(What the exercise asks)
Once you have read the records, output them exactly.
=== Section Start ===
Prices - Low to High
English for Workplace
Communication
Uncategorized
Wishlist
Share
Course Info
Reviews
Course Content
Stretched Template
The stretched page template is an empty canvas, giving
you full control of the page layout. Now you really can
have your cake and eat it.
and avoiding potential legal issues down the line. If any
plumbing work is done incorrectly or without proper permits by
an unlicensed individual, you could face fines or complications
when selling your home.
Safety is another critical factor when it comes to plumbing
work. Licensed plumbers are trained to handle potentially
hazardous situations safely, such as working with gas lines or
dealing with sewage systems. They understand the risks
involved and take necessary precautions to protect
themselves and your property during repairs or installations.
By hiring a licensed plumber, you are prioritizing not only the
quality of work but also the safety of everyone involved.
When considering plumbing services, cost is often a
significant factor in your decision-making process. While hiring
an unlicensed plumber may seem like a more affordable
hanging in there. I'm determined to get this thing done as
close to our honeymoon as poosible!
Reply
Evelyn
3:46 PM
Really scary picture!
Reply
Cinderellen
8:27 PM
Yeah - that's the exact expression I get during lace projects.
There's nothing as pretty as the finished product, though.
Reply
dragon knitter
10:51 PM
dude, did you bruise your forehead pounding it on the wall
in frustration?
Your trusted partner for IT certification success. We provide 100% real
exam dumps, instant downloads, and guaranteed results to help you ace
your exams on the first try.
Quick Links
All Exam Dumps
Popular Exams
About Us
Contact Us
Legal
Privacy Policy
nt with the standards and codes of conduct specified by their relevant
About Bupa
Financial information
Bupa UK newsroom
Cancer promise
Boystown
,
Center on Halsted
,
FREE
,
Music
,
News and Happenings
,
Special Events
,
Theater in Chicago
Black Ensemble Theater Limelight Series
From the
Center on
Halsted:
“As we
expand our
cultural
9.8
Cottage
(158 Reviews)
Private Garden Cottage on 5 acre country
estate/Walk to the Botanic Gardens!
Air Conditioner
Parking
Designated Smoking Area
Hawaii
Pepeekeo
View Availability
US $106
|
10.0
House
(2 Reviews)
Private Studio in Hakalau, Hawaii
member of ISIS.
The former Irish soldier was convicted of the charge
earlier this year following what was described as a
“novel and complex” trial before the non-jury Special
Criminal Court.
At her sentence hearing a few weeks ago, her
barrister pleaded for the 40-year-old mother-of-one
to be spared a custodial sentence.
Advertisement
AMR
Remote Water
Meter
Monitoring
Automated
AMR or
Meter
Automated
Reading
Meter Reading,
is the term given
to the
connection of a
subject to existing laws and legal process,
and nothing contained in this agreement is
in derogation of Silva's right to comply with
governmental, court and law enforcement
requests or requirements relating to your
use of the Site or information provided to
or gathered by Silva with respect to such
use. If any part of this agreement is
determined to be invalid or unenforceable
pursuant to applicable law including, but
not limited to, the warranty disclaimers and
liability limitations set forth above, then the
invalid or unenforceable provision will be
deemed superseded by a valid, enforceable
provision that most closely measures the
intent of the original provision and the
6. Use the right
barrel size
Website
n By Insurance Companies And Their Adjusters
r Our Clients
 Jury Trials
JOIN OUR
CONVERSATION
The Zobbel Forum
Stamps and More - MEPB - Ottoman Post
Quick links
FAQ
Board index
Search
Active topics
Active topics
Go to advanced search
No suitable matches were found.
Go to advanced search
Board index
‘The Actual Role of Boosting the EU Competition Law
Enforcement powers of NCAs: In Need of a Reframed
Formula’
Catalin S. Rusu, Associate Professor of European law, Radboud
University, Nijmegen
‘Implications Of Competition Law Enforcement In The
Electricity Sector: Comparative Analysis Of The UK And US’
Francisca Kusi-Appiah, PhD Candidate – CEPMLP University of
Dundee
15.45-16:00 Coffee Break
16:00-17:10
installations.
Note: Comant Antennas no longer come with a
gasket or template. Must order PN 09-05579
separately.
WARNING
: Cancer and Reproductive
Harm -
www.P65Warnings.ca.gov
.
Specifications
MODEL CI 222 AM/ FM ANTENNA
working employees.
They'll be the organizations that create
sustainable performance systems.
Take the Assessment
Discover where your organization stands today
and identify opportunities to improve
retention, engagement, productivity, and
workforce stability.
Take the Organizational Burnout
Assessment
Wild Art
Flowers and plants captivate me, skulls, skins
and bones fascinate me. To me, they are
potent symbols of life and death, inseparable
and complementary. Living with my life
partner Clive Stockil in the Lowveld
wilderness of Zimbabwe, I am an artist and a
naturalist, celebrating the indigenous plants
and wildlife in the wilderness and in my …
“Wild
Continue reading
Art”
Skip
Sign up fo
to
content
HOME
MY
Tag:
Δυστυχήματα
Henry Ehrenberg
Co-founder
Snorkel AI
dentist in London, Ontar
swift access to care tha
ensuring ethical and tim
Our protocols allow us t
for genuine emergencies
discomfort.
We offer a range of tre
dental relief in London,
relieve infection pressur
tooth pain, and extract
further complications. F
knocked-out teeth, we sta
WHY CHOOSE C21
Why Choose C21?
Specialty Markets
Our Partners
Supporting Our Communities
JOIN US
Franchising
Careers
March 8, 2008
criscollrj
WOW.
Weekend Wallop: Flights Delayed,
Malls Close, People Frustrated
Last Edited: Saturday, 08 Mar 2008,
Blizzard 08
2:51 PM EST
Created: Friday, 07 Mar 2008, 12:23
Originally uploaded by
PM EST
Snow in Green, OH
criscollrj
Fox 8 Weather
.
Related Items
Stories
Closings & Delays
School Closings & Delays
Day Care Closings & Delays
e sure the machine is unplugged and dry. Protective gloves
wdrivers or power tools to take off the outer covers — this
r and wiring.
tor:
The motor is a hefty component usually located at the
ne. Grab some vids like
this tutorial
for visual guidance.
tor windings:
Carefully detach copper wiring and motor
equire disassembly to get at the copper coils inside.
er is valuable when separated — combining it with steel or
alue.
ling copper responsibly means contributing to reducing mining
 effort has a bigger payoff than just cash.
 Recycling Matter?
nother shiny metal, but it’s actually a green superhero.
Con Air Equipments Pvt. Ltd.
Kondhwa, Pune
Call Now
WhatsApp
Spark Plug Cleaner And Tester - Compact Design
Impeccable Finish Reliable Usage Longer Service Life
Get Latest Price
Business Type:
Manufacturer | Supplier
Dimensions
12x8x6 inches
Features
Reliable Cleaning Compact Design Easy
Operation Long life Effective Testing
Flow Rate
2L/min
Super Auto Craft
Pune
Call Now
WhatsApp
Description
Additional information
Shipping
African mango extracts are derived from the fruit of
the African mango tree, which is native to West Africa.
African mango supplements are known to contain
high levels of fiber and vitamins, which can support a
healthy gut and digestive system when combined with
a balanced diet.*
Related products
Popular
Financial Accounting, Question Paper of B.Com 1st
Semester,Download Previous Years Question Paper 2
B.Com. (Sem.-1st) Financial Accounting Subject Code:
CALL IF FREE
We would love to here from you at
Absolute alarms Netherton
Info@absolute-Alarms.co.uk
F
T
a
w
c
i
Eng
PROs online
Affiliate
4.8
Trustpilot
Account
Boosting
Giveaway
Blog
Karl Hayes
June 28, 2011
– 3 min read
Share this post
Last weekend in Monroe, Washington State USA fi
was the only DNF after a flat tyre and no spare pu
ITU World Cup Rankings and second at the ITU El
=== Section End ===
(Exercise output)
Prices - Low to High
English for Workplace
Communication
Uncategorized
Wishlist
Share
Course Info
Reviews
Course Content
Stretched Template
The stretched page template is an empty canvas, giving
you full control of the page layout. Now you really can
have your cake and eat it.
and avoiding potential legal issues down the line. If any
plumbing work is done incorrectly or without proper permits by
an unlicensed individual, you could face fines or complications
when selling your home.
Safety is another critical factor when it comes to plumbing
work. Licensed plumbers are trained to handle potentially
hazardous situations safely, such as working with gas lines or
dealing with sewage systems. They understand the risks
involved and take necessary precautions to protect
themselves and your property during repairs or installations.
By hiring a licensed plumber, you are prioritizing not only the
quality of work but also the safety of everyone involved.
When considering plumbing services, cost is often a
significant factor in your decision-making process. While hiring
an unlicensed plumber may seem like a more affordable
hanging in there. I'm determined to get this thing done as
close to our honeymoon as poosible!
Reply
Evelyn
3:46 PM
Really scary picture!
Reply
Cinderellen
8:27 PM
Yeah - that's the exact expression I get during lace projects.
There's nothing as pretty as the finished product, though.
Reply
dragon knitter
10:51 PM
dude, did you bruise your forehead pounding it on the wall
in frustration?
Your trusted partner for IT certification success. We provide 100% real
exam dumps, instant downloads, and guaranteed results to help you ace
your exams on the first try.
Quick Links
All Exam Dumps
Popular Exams
About Us
Contact Us
Legal
Privacy Policy
nt with the standards and codes of conduct specified by their relevant
About Bupa
Financial information
Bupa UK newsroom
Cancer promise
Boystown
,
Center on Halsted
,
FREE
,
Music
,
News and Happenings
,
Special Events
,
Theater in Chicago
Black Ensemble Theater Limelight Series
From the
Center on
Halsted:
“As we
expand our
cultural
9.8
Cottage
(158 Reviews)
Private Garden Cottage on 5 acre country
estate/Walk to the Botanic Gardens!
Air Conditioner
Parking
Designated Smoking Area
Hawaii
Pepeekeo
View Availability
US $106
|
10.0
House
(2 Reviews)
Private Studio in Hakalau, Hawaii
member of ISIS.
The former Irish soldier was convicted of the charge
earlier this year following what was described as a
“novel and complex” trial before the non-jury Special
Criminal Court.
At her sentence hearing a few weeks ago, her
barrister pleaded for the 40-year-old mother-of-one
to be spared a custodial sentence.
Advertisement
AMR
Remote Water
Meter
Monitoring
Automated
AMR or
Meter
Automated
Reading
Meter Reading,
is the term given
to the
connection of a
subject to existing laws and legal process,
and nothing contained in this agreement is
in derogation of Silva's right to comply with
governmental, court and law enforcement
requests or requirements relating to your
use of the Site or information provided to
or gathered by Silva with respect to such
use. If any part of this agreement is
determined to be invalid or unenforceable
pursuant to applicable law including, but
not limited to, the warranty disclaimers and
liability limitations set forth above, then the
invalid or unenforceable provision will be
deemed superseded by a valid, enforceable
provision that most closely measures the
intent of the original provision and the
6. Use the right
barrel size
Website
n By Insurance Companies And Their Adjusters
r Our Clients
 Jury Trials
JOIN OUR
CONVERSATION
The Zobbel Forum
Stamps and More - MEPB - Ottoman Post
Quick links
FAQ
Board index
Search
Active topics
Active topics
Go to advanced search
No suitable matches were found.
Go to advanced search
Board index
‘The Actual Role of Boosting the EU Competition Law
Enforcement powers of NCAs: In Need of a Reframed
Formula’
Catalin S. Rusu, Associate Professor of European law, Radboud
University, Nijmegen
‘Implications Of Competition Law Enforcement In The
Electricity Sector: Comparative Analysis Of The UK And US’
Francisca Kusi-Appiah, PhD Candidate – CEPMLP University of
Dundee
15.45-16:00 Coffee Break
16:00-17:10
installations.
Note: Comant Antennas no longer come with a
gasket or template. Must order PN 09-05579
separately.
WARNING
: Cancer and Reproductive
Harm -
www.P65Warnings.ca.gov
.
Specifications
MODEL CI 222 AM/ FM ANTENNA
working employees.
They'll be the organizations that create
sustainable performance systems.
Take the Assessment
Discover where your organization stands today
and identify opportunities to improve
retention, engagement, productivity, and
workforce stability.
Take the Organizational Burnout
Assessment
Wild Art
Flowers and plants captivate me, skulls, skins
and bones fascinate me. To me, they are
potent symbols of life and death, inseparable
and complementary. Living with my life
partner Clive Stockil in the Lowveld
wilderness of Zimbabwe, I am an artist and a
naturalist, celebrating the indigenous plants
and wildlife in the wilderness and in my …
“Wild
Continue reading
Art”
Skip
Sign up fo
to
content
HOME
MY
Tag:
Δυστυχήματα
Henry Ehrenberg
Co-founder
Snorkel AI
dentist in London, Ontar
swift access to care tha
ensuring ethical and tim
Our protocols allow us t
for genuine emergencies
discomfort.
We offer a range of tre
dental relief in London,
relieve infection pressur
tooth pain, and extract
further complications. F
knocked-out teeth, we sta
WHY CHOOSE C21
Why Choose C21?
Specialty Markets
Our Partners
Supporting Our Communities
JOIN US
Franchising
Careers
March 8, 2008
criscollrj
WOW.
Weekend Wallop: Flights Delayed,
Malls Close, People Frustrated
Last Edited: Saturday, 08 Mar 2008,
Blizzard 08
2:51 PM EST
Created: Friday, 07 Mar 2008, 12:23
Originally uploaded by
PM EST
Snow in Green, OH
criscollrj
Fox 8 Weather
.
Related Items
Stories
Closings & Delays
School Closings & Delays
Day Care Closings & Delays
e sure the machine is unplugged and dry. Protective gloves
wdrivers or power tools to take off the outer covers — this
r and wiring.
tor:
The motor is a hefty component usually located at the
ne. Grab some vids like
this tutorial
for visual guidance.
tor windings:
Carefully detach copper wiring and motor
equire disassembly to get at the copper coils inside.
er is valuable when separated — combining it with steel or
alue.
ling copper responsibly means contributing to reducing mining
 effort has a bigger payoff than just cash.
 Recycling Matter?
nother shiny metal, but it’s actually a green superhero.
Con Air Equipments Pvt. Ltd.
Kondhwa, Pune
Call Now
WhatsApp
Spark Plug Cleaner And Tester - Compact Design
Impeccable Finish Reliable Usage Longer Service Life
Get Latest Price
Business Type:
Manufacturer | Supplier
Dimensions
12x8x6 inches
Features
Reliable Cleaning Compact Design Easy
Operation Long life Effective Testing
Flow Rate
2L/min
Super Auto Craft
Pune
Call Now
WhatsApp
Description
Additional information
Shipping
African mango extracts are derived from the fruit of
the African mango tree, which is native to West Africa.
African mango supplements are known to contain
high levels of fiber and vitamins, which can support a
healthy gut and digestive system when combined with
a balanced diet.*
Related products
Popular
Financial Accounting, Question Paper of B.Com 1st
Semester,Download Previous Years Question Paper 2
B.Com. (Sem.-1st) Financial Accounting Subject Code:
CALL IF FREE
We would love to here from you at
Absolute alarms Netherton
Info@absolute-Alarms.co.uk
F
T
a
w
c
i
Eng
PROs online
Affiliate
4.8
Trustpilot
Account
Boosting
Giveaway
Blog
Karl Hayes
June 28, 2011
– 3 min read
Share this post
Last weekend in Monroe, Washington State USA fi
was the only DNF after a flat tyre and no spare pu
ITU World Cup Rankings and second at the ITU El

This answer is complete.